Tanzania has said that it is yet to withdraw from the African Court of Human and People’s Rights.
The court, African Union’s apex human rights mechanism, has jurisdiction to hear cases alleging violations of the African Charter on Human and Peoples’ Rights.
Tanzania’s Foreign and EAC Minister Ms Liberata Mulamula said that the country did not withdraw but only wanted its citizens who were aggrieved to first exhaust the local court processes before proceeding to the African Court.
“We have not withdrawn from that court. But what we are saying is that let us start with our courts. If it doesn’t work, then we can proceed to the African Court,” said Ms Mulamula.
The then Tanzania’s Minister for Foreign Affairs and East African Cooperation Prof Palamagamba Kabudi signed the notice of withdrawal on November 14, 2019 and deposited it with the African Union Commission chairperson on November 21.

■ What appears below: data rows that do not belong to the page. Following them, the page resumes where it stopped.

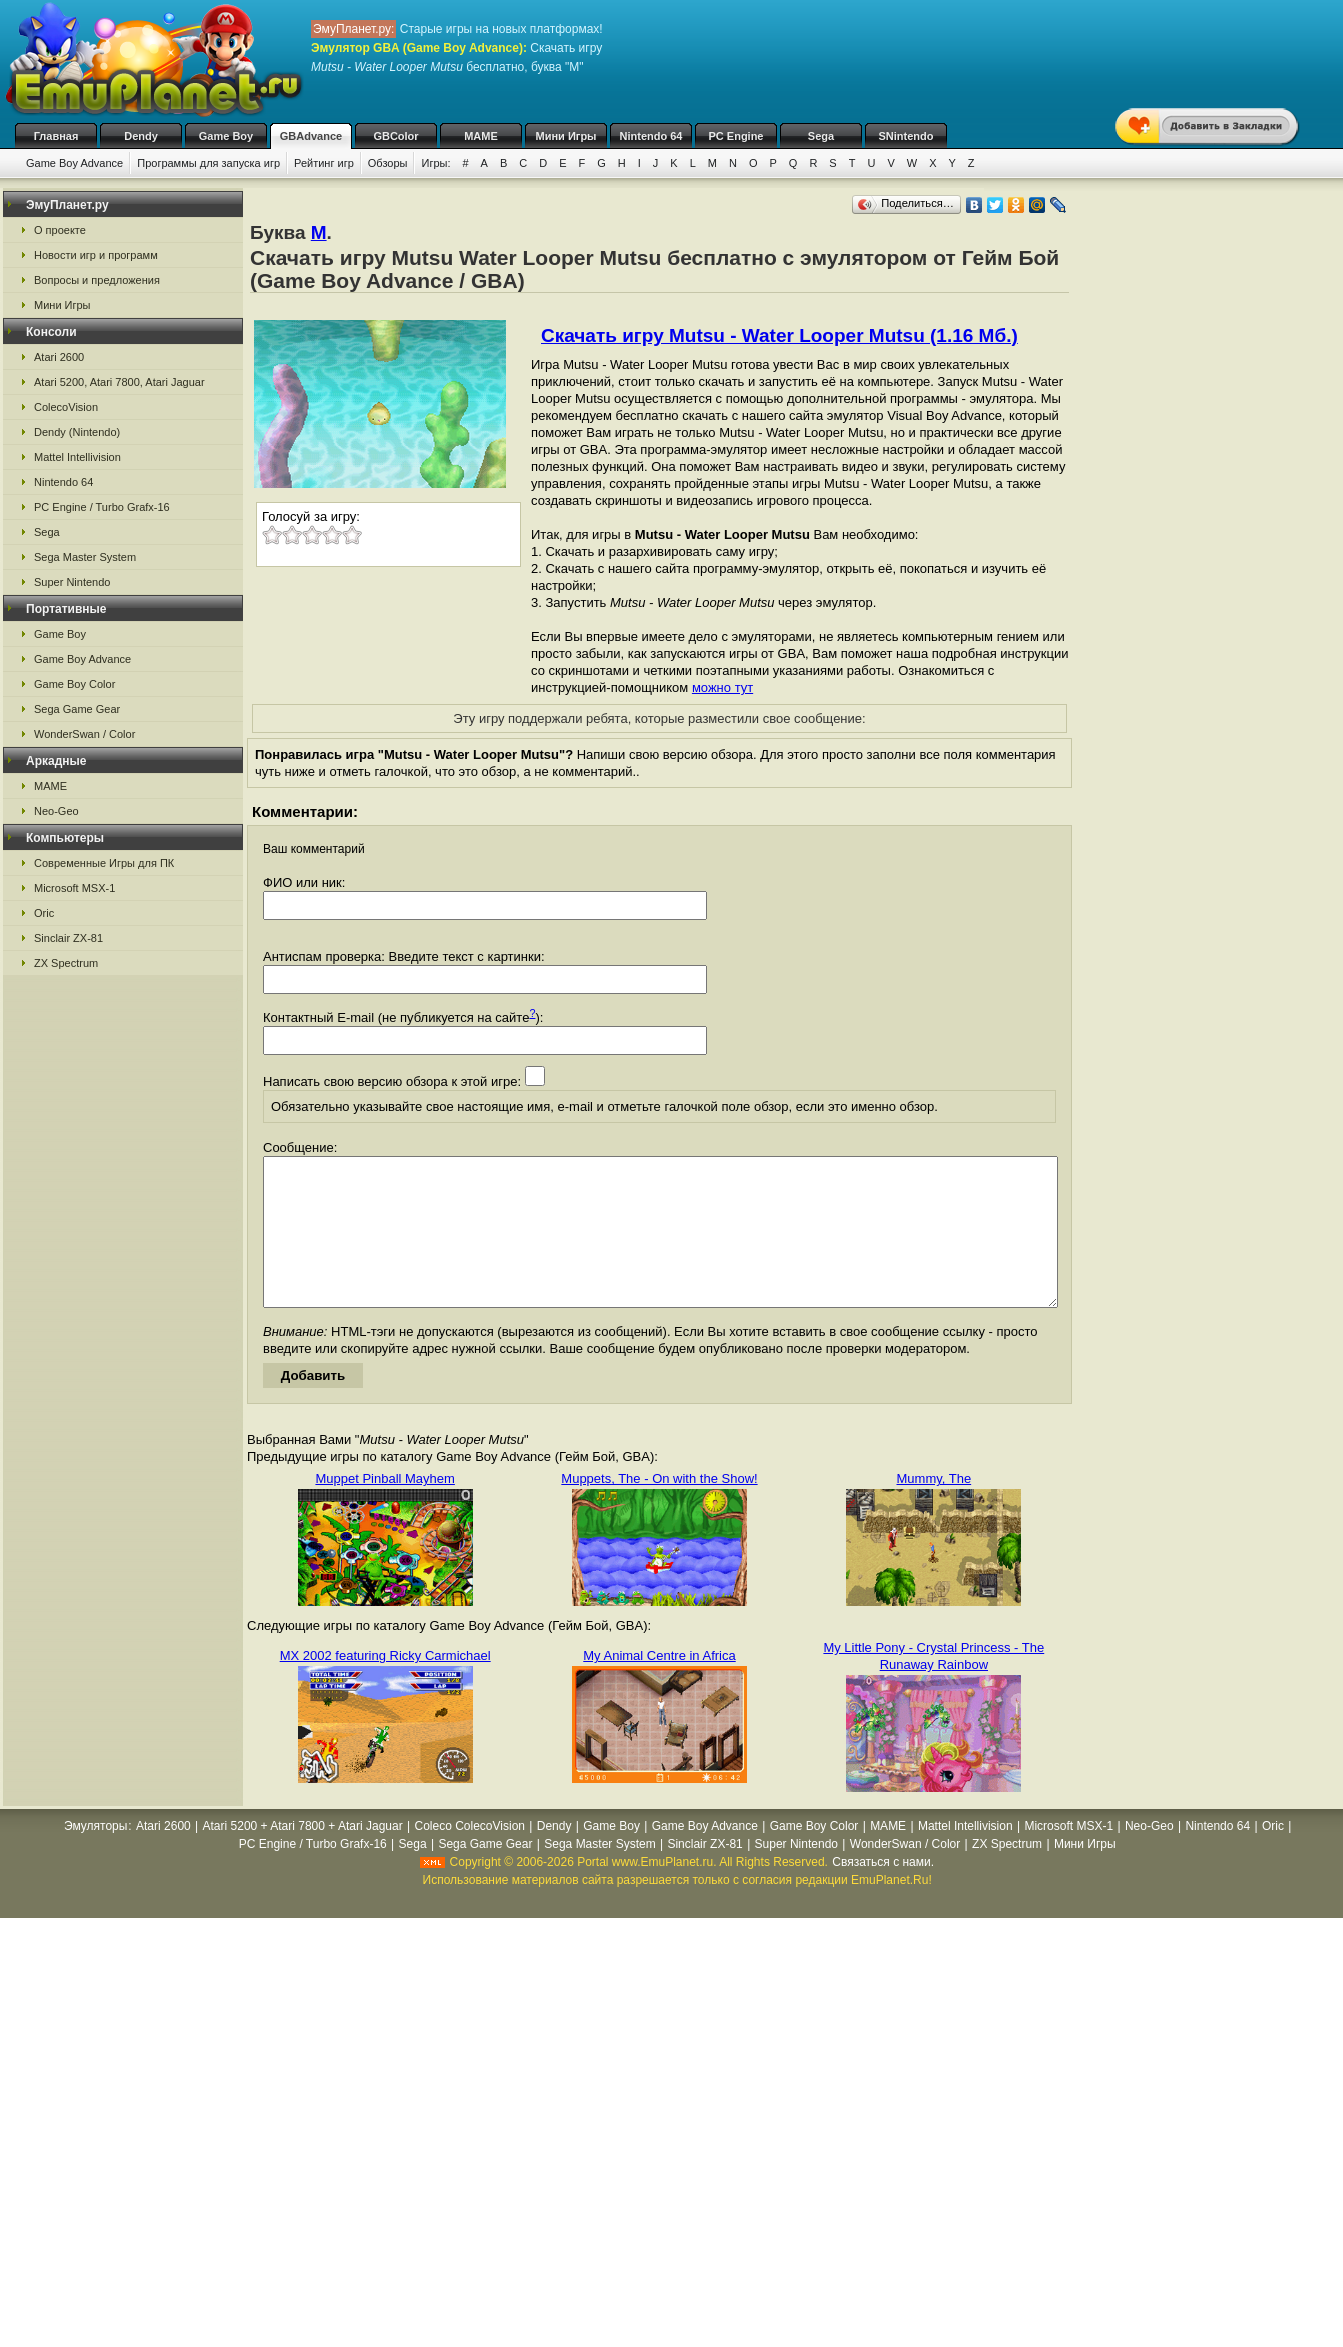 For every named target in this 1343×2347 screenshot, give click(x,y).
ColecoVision (66, 407)
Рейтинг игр (324, 163)
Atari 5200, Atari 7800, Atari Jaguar (119, 382)
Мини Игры (566, 136)
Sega (821, 136)
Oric (44, 913)
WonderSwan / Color (84, 734)
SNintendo (906, 136)
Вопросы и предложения (97, 280)
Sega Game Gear (77, 709)
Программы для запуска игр (208, 163)
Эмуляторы (95, 1856)
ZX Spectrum (66, 963)
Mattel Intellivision (77, 457)
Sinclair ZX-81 (68, 938)
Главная (56, 136)
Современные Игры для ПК (104, 863)
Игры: (435, 163)
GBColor (395, 136)
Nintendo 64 (651, 136)
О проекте (60, 230)
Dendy (141, 136)
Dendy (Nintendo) (77, 432)
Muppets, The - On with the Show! (659, 1508)
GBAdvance (311, 136)
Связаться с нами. (883, 1892)
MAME (481, 136)
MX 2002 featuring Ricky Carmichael (385, 1685)
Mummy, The (934, 1508)
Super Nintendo (72, 582)
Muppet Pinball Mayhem (384, 1508)
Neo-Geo (56, 811)
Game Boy (226, 136)
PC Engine (735, 136)
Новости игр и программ (96, 255)
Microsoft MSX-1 (74, 888)
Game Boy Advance (74, 163)
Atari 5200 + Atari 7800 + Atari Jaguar (303, 1856)
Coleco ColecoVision (469, 1856)
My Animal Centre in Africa (659, 1685)
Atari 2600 (59, 357)
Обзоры (388, 163)
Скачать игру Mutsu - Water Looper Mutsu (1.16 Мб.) (779, 335)
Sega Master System (85, 557)
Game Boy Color (74, 684)
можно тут (722, 687)
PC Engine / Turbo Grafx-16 (102, 507)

A year later, the withdrawal, which took effect on November 22, 2020, barred individuals and non-governmental organisations (NGOs) from filing cases against Tanzania at the Arusha-based court.
But Ms Mulamula, who was recently appointed by President Samia Suluhu Hasan to replace Prof Kabudi, has said the reversal is not yet finalised.
“We have not withdrawn from the court, that is why Tanzania is still the headquarters of the court,” she said.
“We cannot withdraw and then at the same time still host the court’s headquarters.”
It is not clear whether Tanzania has written to the AU to reverse its 2019 decision that was fueled by president John Magufuli’s regime.
Ironically, the government of Tanzania has the highest number of cases filed by individuals and NGOs as well as judgments issued against it by the African Court.
According to records, out of the 70 decisions issued by the court by September 2019, 28 judgments, or 40 per cent, were on Tanzania.
The other African countries that have withdrawn their citizens' rights and NGOs to file cases to the court include Rwanda, Benin and Côte d’Ivoire.